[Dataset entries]
BEGIN
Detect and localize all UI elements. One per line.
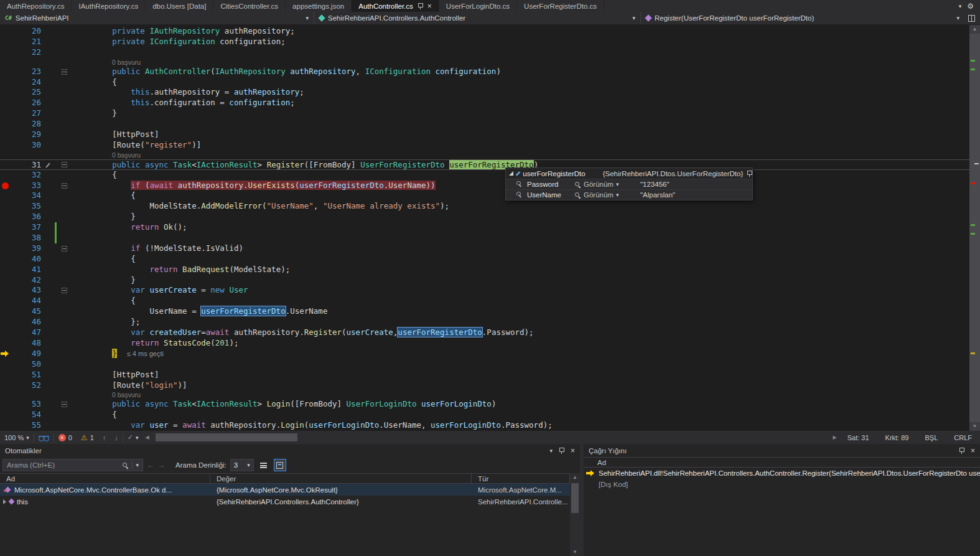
code-line-36[interactable]: 36 } <box>0 212 969 222</box>
previous-issue-button[interactable]: ↑ <box>98 431 111 444</box>
code-line-35[interactable]: 35 ModelState.AddModelError("UserName", … <box>0 201 969 212</box>
code-line-32[interactable]: 32 { <box>0 170 969 181</box>
vertical-scrollbar[interactable]: ▲ ▼ <box>969 25 980 431</box>
close-icon[interactable]: × <box>971 447 975 455</box>
format-toggle-button[interactable] <box>258 459 270 471</box>
code-line-45[interactable]: 45 UserName = userForRegisterDto.UserNam… <box>0 306 969 317</box>
view-dropdown[interactable]: Görünüm▾ <box>574 191 637 199</box>
tab-appsettings-json[interactable]: appsettings.json <box>286 0 352 12</box>
callstack-frame[interactable]: [Dış Kod] <box>584 479 980 490</box>
code-line-44[interactable]: 44 { <box>0 296 969 306</box>
codelens-references[interactable]: 0 başvuru <box>70 151 141 159</box>
breakpoint-icon[interactable] <box>0 181 11 191</box>
project-dropdown[interactable]: C# SehirRehberiAPI ▾ <box>0 12 314 24</box>
codelens-references[interactable]: 0 başvuru <box>70 58 141 67</box>
class-dropdown[interactable]: SehirRehberiAPI.Controllers.AuthControll… <box>314 12 641 24</box>
tab-userforlogindto-cs[interactable]: UserForLoginDto.cs <box>439 0 517 12</box>
datatip-root-row[interactable]: userForRegisterDto {SehirRehberiAPI.Dtos… <box>506 168 752 179</box>
search-depth-select[interactable]: 3 ▾ <box>230 459 254 471</box>
code-line-37[interactable]: 37 return Ok(); <box>0 222 969 233</box>
code-line-34[interactable]: 34 { <box>0 191 969 201</box>
code-line-48[interactable]: 48 return StatusCode(201); <box>0 338 969 349</box>
next-issue-button[interactable]: ↓ <box>110 431 123 444</box>
code-line-49[interactable]: 49 }≤ 4 ms geçti <box>0 349 969 359</box>
code-line-27[interactable]: 27 } <box>0 108 969 119</box>
chevron-down-icon[interactable]: ▾ <box>549 448 553 454</box>
scrollbar-thumb[interactable] <box>969 34 980 422</box>
column-header-value[interactable]: Değer <box>210 474 472 483</box>
code-line-51[interactable]: 51 [HttpPost] <box>0 370 969 380</box>
chevron-down-icon[interactable]: ▾ <box>959 3 962 9</box>
code-line-29[interactable]: 29 [HttpPost] <box>0 130 969 140</box>
search-forward-icon[interactable]: → <box>158 461 166 469</box>
code-line-24[interactable]: 24 { <box>0 77 969 88</box>
code-line-20[interactable]: 20 private IAuthRepository authRepositor… <box>0 26 969 37</box>
search-back-icon[interactable]: ← <box>147 461 154 469</box>
search-input[interactable]: Arama (Ctrl+E) ▾ <box>2 459 143 471</box>
pin-icon[interactable] <box>418 2 423 10</box>
pin-icon[interactable] <box>559 447 564 455</box>
glasses-icon[interactable] <box>39 436 49 442</box>
code-line-46[interactable]: 46 }; <box>0 317 969 327</box>
fold-toggle[interactable] <box>58 285 70 296</box>
code-line-28[interactable]: 28 <box>0 119 969 130</box>
tab-userforregisterdto-cs[interactable]: UserForRegisterDto.cs <box>517 0 604 12</box>
callstack-frame[interactable]: SehirRehberiAPI.dll!SehirRehberiAPI.Cont… <box>584 468 980 479</box>
codelens-references[interactable]: 0 başvuru <box>70 390 141 399</box>
code-line-22[interactable]: 22 <box>0 47 969 58</box>
column-header-name[interactable]: Ad <box>0 474 210 483</box>
code-line-30[interactable]: 30 [Route("register")] <box>0 140 969 151</box>
tab-dbo-users-data-[interactable]: dbo.Users [Data] <box>146 0 213 12</box>
code-editor[interactable]: 20 private IAuthRepository authRepositor… <box>0 25 980 431</box>
code-line-40[interactable]: 40 { <box>0 254 969 265</box>
chevron-down-icon[interactable]: ▾ <box>136 462 139 468</box>
code-line-50[interactable]: 50 <box>0 359 969 370</box>
callstack-title-bar[interactable]: Çağrı Yığını × <box>584 444 980 457</box>
tab-authcontroller-cs[interactable]: AuthController.cs× <box>352 0 439 12</box>
code-line-31[interactable]: 31 public async Task<IActionResult> Regi… <box>0 159 969 170</box>
fold-toggle[interactable] <box>58 181 70 191</box>
scrollbar-thumb[interactable] <box>156 433 297 441</box>
gear-icon[interactable]: ⚙ <box>967 2 974 11</box>
scroll-down-icon[interactable]: ▼ <box>969 422 980 431</box>
autos-row[interactable]: this{SehirRehberiAPI.Controllers.AuthCon… <box>0 496 570 507</box>
datatip-member-username[interactable]: UserNameGörünüm▾"Alparslan" <box>506 189 752 200</box>
scrollbar-thumb[interactable] <box>571 483 579 513</box>
code-line-55[interactable]: 55 var user = await authRepository.Login… <box>0 420 969 431</box>
code-line-54[interactable]: 54 { <box>0 410 969 420</box>
code-line-47[interactable]: 47 var createdUser=await authRepository.… <box>0 327 969 338</box>
code-cleanup-button[interactable]: ✓ ▾ <box>123 431 143 444</box>
expander-icon[interactable] <box>3 499 6 504</box>
scroll-up-icon[interactable]: ▲ <box>570 473 580 481</box>
code-line-33[interactable]: 33 if (await authRepository.UserExists(u… <box>0 181 969 191</box>
code-line-21[interactable]: 21 private IConfiguration configuration; <box>0 37 969 47</box>
pin-icon[interactable] <box>959 447 964 455</box>
code-line-53[interactable]: 53 public async Task<IActionResult> Logi… <box>0 399 969 410</box>
code-line-38[interactable]: 38 <box>0 233 969 243</box>
fold-toggle[interactable] <box>58 243 70 254</box>
tab-citiescontroller-cs[interactable]: CitiesController.cs <box>213 0 286 12</box>
error-count[interactable]: × 0 <box>54 431 77 444</box>
autos-scrollbar[interactable]: ▲ ▼ <box>570 473 580 556</box>
fold-toggle[interactable] <box>58 399 70 410</box>
fold-toggle[interactable] <box>58 160 70 169</box>
zoom-control[interactable]: 100 % ▾ <box>0 431 34 444</box>
scroll-down-icon[interactable]: ▼ <box>570 548 580 556</box>
code-line-43[interactable]: 43 var userCreate = new User <box>0 285 969 296</box>
split-window-icon[interactable] <box>968 15 975 22</box>
tab-iauthrepository-cs[interactable]: IAuthRepository.cs <box>72 0 146 12</box>
expander-icon[interactable] <box>509 171 513 176</box>
scroll-up-icon[interactable]: ▲ <box>969 25 980 34</box>
close-icon[interactable]: × <box>571 447 575 455</box>
horizontal-scrollbar[interactable]: ◀ ▶ <box>144 431 838 444</box>
code-line-23[interactable]: 23 public AuthController(IAuthRepository… <box>0 67 969 77</box>
pin-icon[interactable] <box>747 170 749 177</box>
autos-title-bar[interactable]: Otomatikler ▾ × <box>0 444 580 457</box>
view-dropdown[interactable]: Görünüm▾ <box>574 181 637 188</box>
autos-grid-header[interactable]: Ad Değer Tür <box>0 473 570 484</box>
search-icon[interactable] <box>122 462 129 469</box>
warning-count[interactable]: ⚠ 1 <box>77 431 98 444</box>
scroll-left-icon[interactable]: ◀ <box>146 431 149 444</box>
code-line-41[interactable]: 41 return BadRequest(ModelState); <box>0 265 969 275</box>
column-header-type[interactable]: Tür <box>472 474 570 483</box>
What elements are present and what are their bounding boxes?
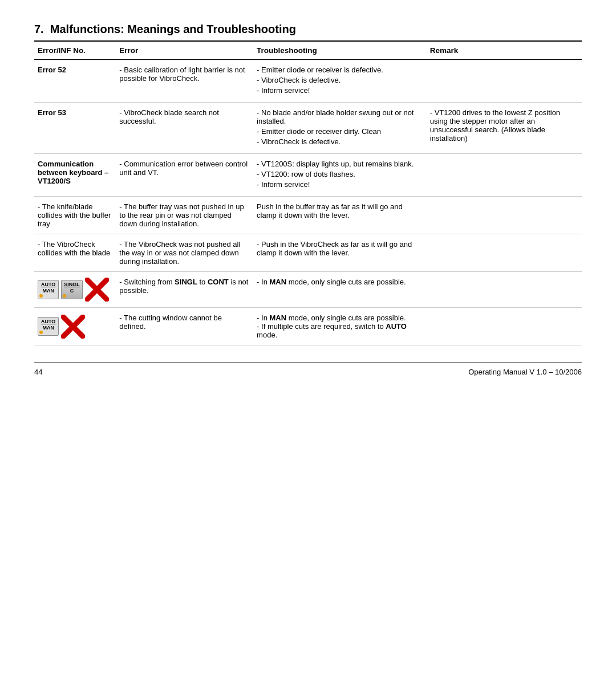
trouble-plain: - In MAN mode, only single cuts are poss… [257, 278, 406, 286]
error-number-cell: Error 53 [34, 103, 116, 154]
auto-label2: AUTO [41, 319, 55, 325]
table-row: AUTO MAN [34, 308, 582, 345]
remark-cell [427, 154, 582, 197]
trouble-item: Push in the VibroCheck as far as it will… [257, 240, 423, 257]
error-label: Communication between keyboard – VT1200/… [38, 160, 108, 185]
page-footer: 44 Operating Manual V 1.0 – 10/2006 [34, 368, 582, 376]
remark-cell [427, 60, 582, 103]
desc-item: Communication error between control unit… [119, 160, 248, 177]
error-label: - The knife/blade collides with the buff… [38, 202, 111, 228]
troubleshoot-cell: VT1200S: display lights up, but remains … [253, 154, 427, 197]
page-container: 7. Malfunctions: Meanings and Troublesho… [34, 23, 582, 376]
singl-label: SINGL [64, 282, 80, 288]
table-row: Error 52 Basic calibration of light barr… [34, 60, 582, 103]
section-title: Malfunctions: Meanings and Troubleshooti… [50, 23, 296, 35]
cont-label: C [64, 288, 80, 294]
troubleshoot-cell: - In MAN mode, only single cuts are poss… [253, 272, 427, 308]
error-desc-cell: - The cutting window cannot be defined. [116, 308, 253, 345]
desc-item: VibroCheck blade search not successful. [119, 108, 219, 125]
remark-cell [427, 234, 582, 272]
error-number: Error 53 [38, 108, 66, 117]
remark-cell [427, 308, 582, 345]
icon-cell-cut: AUTO MAN [34, 308, 116, 345]
trouble-item: VibroCheck is defective. [257, 76, 423, 84]
table-row: AUTO MAN SINGL C [34, 272, 582, 308]
remark-cell [427, 272, 582, 308]
malfunctions-table: Error/INF No. Error Troubleshooting Rema… [34, 42, 582, 345]
troubleshoot-cell: Emitter diode or receiver is defective. … [253, 60, 427, 103]
trouble-item: VT1200: row of dots flashes. [257, 170, 423, 178]
red-x-icon [85, 278, 109, 302]
trouble-item: VibroCheck is defective. [257, 137, 423, 146]
troubleshoot-cell: Push in the buffer tray as far as it wil… [253, 197, 427, 234]
col-header-desc: Error [116, 42, 253, 60]
error-desc-cell: The VibroCheck was not pushed all the wa… [116, 234, 253, 272]
error-desc-cell: Basic calibration of light barrier is no… [116, 60, 253, 103]
remark-cell: VT1200 drives to the lowest Z position u… [427, 103, 582, 154]
ui-icon-group-singl: AUTO MAN SINGL C [38, 278, 112, 302]
table-row: - The knife/blade collides with the buff… [34, 197, 582, 234]
trouble-item: Emitter diode or receiver dirty. Clean [257, 127, 423, 136]
table-header-row: Error/INF No. Error Troubleshooting Rema… [34, 42, 582, 60]
error-desc-cell: Communication error between control unit… [116, 154, 253, 197]
error-number-cell: Error 52 [34, 60, 116, 103]
troubleshoot-cell: - In MAN mode, only single cuts are poss… [253, 308, 427, 345]
footer-divider [34, 363, 582, 363]
status-dot [39, 294, 43, 298]
table-row: - The VibroCheck collides with the blade… [34, 234, 582, 272]
col-header-remark: Remark [427, 42, 582, 60]
error-desc-cell: VibroCheck blade search not successful. [116, 103, 253, 154]
icon-cell-singl: AUTO MAN SINGL C [34, 272, 116, 308]
man-label2: MAN [41, 325, 55, 331]
man-label: MAN [41, 288, 55, 294]
desc-item: - The cutting window cannot be defined. [119, 314, 222, 331]
ui-icon-group-cut: AUTO MAN [38, 315, 112, 339]
error-desc-cell: The buffer tray was not pushed in up to … [116, 197, 253, 234]
remark-item: VT1200 drives to the lowest Z position u… [430, 108, 578, 143]
trouble-item: - In MAN mode, only single cuts are poss… [257, 314, 423, 322]
remark-cell [427, 197, 582, 234]
section-number: 7. [34, 23, 44, 35]
error-label: - The VibroCheck collides with the blade [38, 240, 110, 257]
col-header-trouble: Troubleshooting [253, 42, 427, 60]
trouble-item: Inform service! [257, 180, 423, 189]
auto-label: AUTO [41, 282, 55, 288]
col-header-error: Error/INF No. [34, 42, 116, 60]
trouble-item: - If multiple cuts are required, switch … [257, 322, 423, 339]
error-desc-cell: - Switching from SINGL to CONT is not po… [116, 272, 253, 308]
red-x-icon2 [61, 315, 85, 339]
troubleshoot-cell: Push in the VibroCheck as far as it will… [253, 234, 427, 272]
trouble-item: Emitter diode or receiver is defective. [257, 66, 423, 74]
page-title: 7. Malfunctions: Meanings and Troublesho… [34, 23, 582, 36]
page-number: 44 [34, 368, 42, 376]
table-row: Error 53 VibroCheck blade search not suc… [34, 103, 582, 154]
trouble-plain: Push in the buffer tray as far as it wil… [257, 202, 403, 219]
desc-item: - Switching from SINGL to CONT is not po… [119, 278, 248, 295]
desc-item: The VibroCheck was not pushed all the wa… [119, 240, 240, 266]
footer-text: Operating Manual V 1.0 – 10/2006 [468, 368, 582, 376]
troubleshoot-cell: No blade and/or blade holder swung out o… [253, 103, 427, 154]
error-number: Error 52 [38, 66, 66, 74]
trouble-item: VT1200S: display lights up, but remains … [257, 160, 423, 168]
trouble-item: No blade and/or blade holder swung out o… [257, 108, 423, 125]
desc-item: The buffer tray was not pushed in up to … [119, 202, 244, 228]
error-label-cell: - The VibroCheck collides with the blade [34, 234, 116, 272]
error-number-cell: Communication between keyboard – VT1200/… [34, 154, 116, 197]
trouble-item: Inform service! [257, 86, 423, 95]
table-row: Communication between keyboard – VT1200/… [34, 154, 582, 197]
desc-item: Basic calibration of light barrier is no… [119, 66, 245, 83]
error-label-cell: - The knife/blade collides with the buff… [34, 197, 116, 234]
END
◆ PROBLEM REQUIREMENTS
The lines above that hold the word "from" should be found and copied out.

◆ EXPECTED ANSWER
error-desc-cell: - Switching from SINGL to CONT is not po… [116, 272, 253, 308]
desc-item: - Switching from SINGL to CONT is not po… [119, 278, 248, 295]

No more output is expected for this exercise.